Catholic Charities of San Francisco announced this week that it would end its work as a full adoption agency – yet still offer referral services – after a disclosure last fall that it had placed some children with same-sex couples.

The agency’s decision comes five months after Boston's Catholic Charities decided to close its adoption services entirely due to similar circumstances. Both regional agencies were told to conform to Church teachings, which forbid adoption by same-sex couples, and to pull out of the adoption business entirely.

But San Francisco's Catholic Charities decided that it would not pull out of adoption entirely.
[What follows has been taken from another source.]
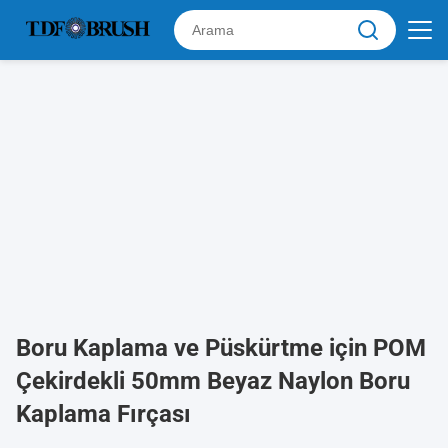
Boru Kaplama ve Püskürtme için POM
Çekirdekli 50mm Beyaz Naylon Boru
Kaplama Fırçası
While it has stopped direct placements, it will continue to help prospective adoptive parents, including same-sex couples, with information and referral help through an alliance with another organization.

Catholic Charities of San Francisco said it decided to assign three staff members to work with California Kids Connection, a nonprofit statewide organization that compiles an Internet database of children available for adoption and assists with adoption referrals.

If that work ultimately leads to a match between a gay parent and a foster child, that is fine, said Brian Cahill, executive director of Catholic Charities of San Francisco.

“God loves them all,” he told the Boston Globe.

Cahill said his understanding of Church teachings is that a Catholic agency cannot be "directly involved” in the placement of a child in a same-sex household.

Archbishop George Niederauer of San Francisco said he thought the new arrangement was a form of potential “remote” cooperation that does not conflict with Catholic moral teaching, reported the newspaper.

He told the Globe that he consulted his predecessor, Cardinal William Levada, on the plan. Cardinal Levada is now the prefect of the Vatican’s Congregation for the Doctrine of the Faith.